[Saved data entries]
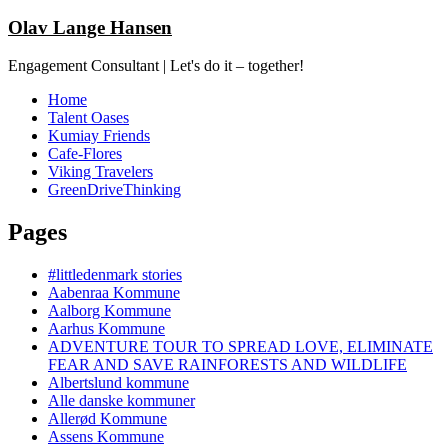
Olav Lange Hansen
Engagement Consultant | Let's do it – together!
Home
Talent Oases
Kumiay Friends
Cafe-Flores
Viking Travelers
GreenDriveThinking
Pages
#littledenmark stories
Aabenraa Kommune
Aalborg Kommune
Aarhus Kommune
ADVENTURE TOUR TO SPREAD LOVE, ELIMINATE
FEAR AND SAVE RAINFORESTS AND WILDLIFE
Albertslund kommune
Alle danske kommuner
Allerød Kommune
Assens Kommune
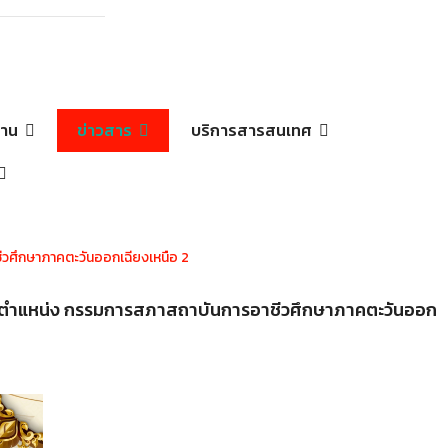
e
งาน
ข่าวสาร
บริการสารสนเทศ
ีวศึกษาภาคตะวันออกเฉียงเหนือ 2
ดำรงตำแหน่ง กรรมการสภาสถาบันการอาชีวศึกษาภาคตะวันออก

*TASK INSTRUCTIONS*.
With the pictures left out, give again exactly the lines from the one with "Aalborg Kommune" through the end of the data, both included.

*FINISHED TASK*.
Aalborg Kommune
Aarhus Kommune
ADVENTURE TOUR TO SPREAD LOVE, ELIMINATE
FEAR AND SAVE RAINFORESTS AND WILDLIFE
Albertslund kommune
Alle danske kommuner
Allerød Kommune
Assens Kommune
e
งาน
ข่าวสาร
บริการสารสนเทศ
ีวศึกษาภาคตะวันออกเฉียงเหนือ 2
ดำรงตำแหน่ง กรรมการสภาสถาบันการอาชีวศึกษาภาคตะวันออก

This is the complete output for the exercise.